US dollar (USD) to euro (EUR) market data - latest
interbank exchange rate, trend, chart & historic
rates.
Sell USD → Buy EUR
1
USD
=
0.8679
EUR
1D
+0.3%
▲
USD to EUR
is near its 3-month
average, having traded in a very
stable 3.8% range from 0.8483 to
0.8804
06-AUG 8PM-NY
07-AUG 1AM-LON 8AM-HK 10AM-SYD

○ ○ ○

» Task objective
Repeat the listing. Keep each line precisely as shown.

» Response
US dollar (USD) to euro (EUR) market data - latest
interbank exchange rate, trend, chart & historic
rates.
Sell USD → Buy EUR
1
USD
=
0.8679
EUR
1D
+0.3%
▲
USD to EUR
is near its 3-month
average, having traded in a very
stable 3.8% range from 0.8483 to
0.8804
06-AUG 8PM-NY
07-AUG 1AM-LON 8AM-HK 10AM-SYD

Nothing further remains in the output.